I'm thinking of two options currently, but I don't like either. One is to redirect the admin to another view, but this way most of the view is the same hence it's not DRY at all.
Option 2 is to use the exact same view, but add many conditions in the view, so I end up with a huge complex view with code. I'm trying to find a way that keeps things DRY yet simple, and keeps the views code free.
You can have the admin module under seperate namespace and users as the default namespace. You can extract the common code under partials and use the same in both admin and user module.
This way you can separate the code for user and admin, and if sometime in future if you decide to go for a different views for admin and user. It won;t be much of a task.
Have controllers as
app/controllers/admin/articles ------ for admin users
app/controllers/articles ---- for normal users
and
views
app/views/admin/articles
app/views/articles
app/views/shared
There are different possible approaches. A variation of the 'decorator' pattern would come to mind as described here
It's some time I last read it, but I think the basic idea is to put the logic in the model or helpers. As soon as a user logs in and you can see if he is an admin or normal user you have methods that return the necessary html or text.
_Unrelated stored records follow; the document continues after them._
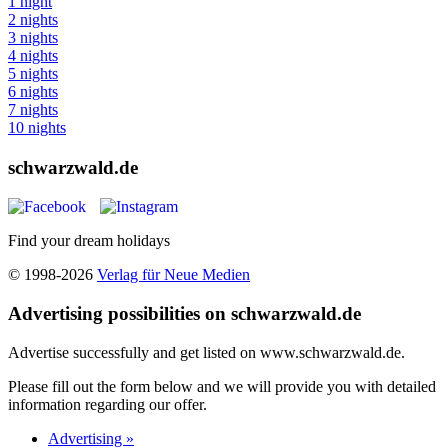
1 night
2 nights
3 nights
4 nights
5 nights
6 nights
7 nights
10 nights
schwarzwald.de
Find your dream holidays
© 1998-2026
Verlag für Neue Medien
Advertising possibilities on schwarzwald.de
Advertise successfully and get listed on www.schwarzwald.de.
Please fill out the form below and we will provide you with detailed
information regarding our offer.
Advertising »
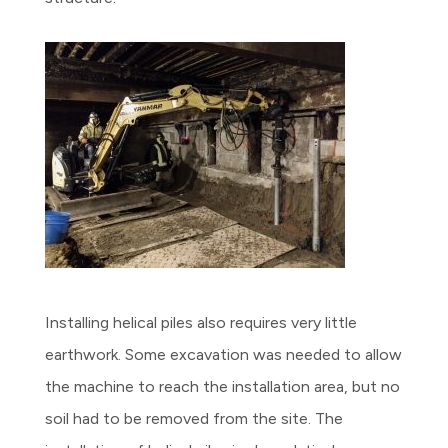
Installing helical piles also requires very little
earthwork. Some excavation was needed to allow
the machine to reach the installation area, but no
soil had to be removed from the site. The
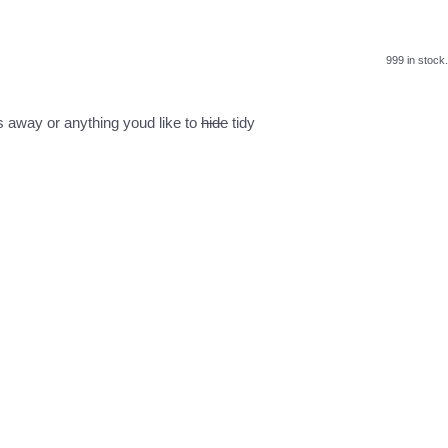
999 in stock.
ys away or anything youd like to
hide
tidy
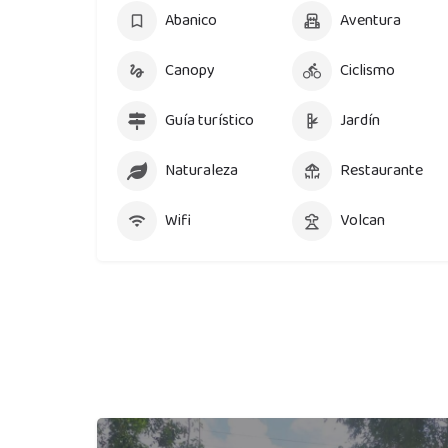
Abanico
Aventura
Canopy
Ciclismo
Guía turístico
Jardín
Naturaleza
Restaurante
Wifi
Volcan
A more simple approach would be to just have two partials for everything. Either as Ross says in a separate admin namespace or even simpler (but more work if you later need to change that) just like _user_view_something.html.erb and _admin_view_something.html.erb.
Somewhat similar thoughts go into the DCI pattern. This Blog gives some nice overview how this could play into Rails. The article is more about permissions, but again the basic idea is to supplement the user object with the necessary functions.
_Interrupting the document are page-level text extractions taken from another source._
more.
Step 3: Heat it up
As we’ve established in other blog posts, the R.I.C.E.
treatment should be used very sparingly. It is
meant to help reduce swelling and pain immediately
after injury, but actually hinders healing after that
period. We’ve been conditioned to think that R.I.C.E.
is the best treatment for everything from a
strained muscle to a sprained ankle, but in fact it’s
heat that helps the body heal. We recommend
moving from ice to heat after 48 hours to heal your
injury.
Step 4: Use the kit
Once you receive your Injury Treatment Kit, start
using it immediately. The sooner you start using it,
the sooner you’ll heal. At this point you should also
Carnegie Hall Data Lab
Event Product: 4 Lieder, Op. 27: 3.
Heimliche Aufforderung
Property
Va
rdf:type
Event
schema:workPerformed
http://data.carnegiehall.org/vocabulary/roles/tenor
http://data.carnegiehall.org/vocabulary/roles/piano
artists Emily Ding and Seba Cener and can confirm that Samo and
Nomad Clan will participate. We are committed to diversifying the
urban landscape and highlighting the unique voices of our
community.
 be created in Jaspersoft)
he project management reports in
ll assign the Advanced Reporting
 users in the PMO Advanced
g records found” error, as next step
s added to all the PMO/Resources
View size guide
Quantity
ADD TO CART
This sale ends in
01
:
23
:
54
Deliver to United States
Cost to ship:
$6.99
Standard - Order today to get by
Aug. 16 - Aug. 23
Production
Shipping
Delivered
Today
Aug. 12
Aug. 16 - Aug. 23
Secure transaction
So you have the basic "do_something" method which renders something or places some information in the view and replace it with the one that fits to the role the actual user has.
Say, I've an app with multiple models:posts, blogs, todos etc and I want an admin to edit, delete all users posts, blogs, todos, do I create a nested admin controller for each or use declarative authorization to setup an admin account that can edit/destroy the users, posts etc?
I understand this has no right answer, I'm just looking for the easiest and DRYest way to do it.
Thanks
Declaritive authorization is completely different thing from how you organize your admin situation. These are not different alternatives for the same problem. How you authorize actions or perform access control has nothing to do with whether your admin interface uses nested controllers and a different interface or uses the same interface as regular users with a few more buttons.
That said I'll take a stab at what I think you want to ask: Should your admin interface be the same as your user interface but with a few more buttons for admin actions?
My answer would be no even for the simplest of sites. Imagine having to clean spam from each and every post on your blog by having to visit each and every post.
Now imagine if you had a table of comments by date.
Which would you prefer?
Now if you decide your admins deserve a custom interface that suits their needs then you need to ask if it should be nested.
I'm not exactly a rails expert, but I thought this article was good: http://www.contextualdevelopment.com/articles/2008/nested-controllers-and-resources It points out some advantages of using the nested controller thing in the admin context you are describing.
If I understand right, in both cases you need an user with an admin role, right? So probably it's more about how to structure the controller. The nested controller setup imho is a bit cleaner because it saves a couple of conditions in the "main" controller. You simply put everything "admin" into the nested controller and everything else in the main controller.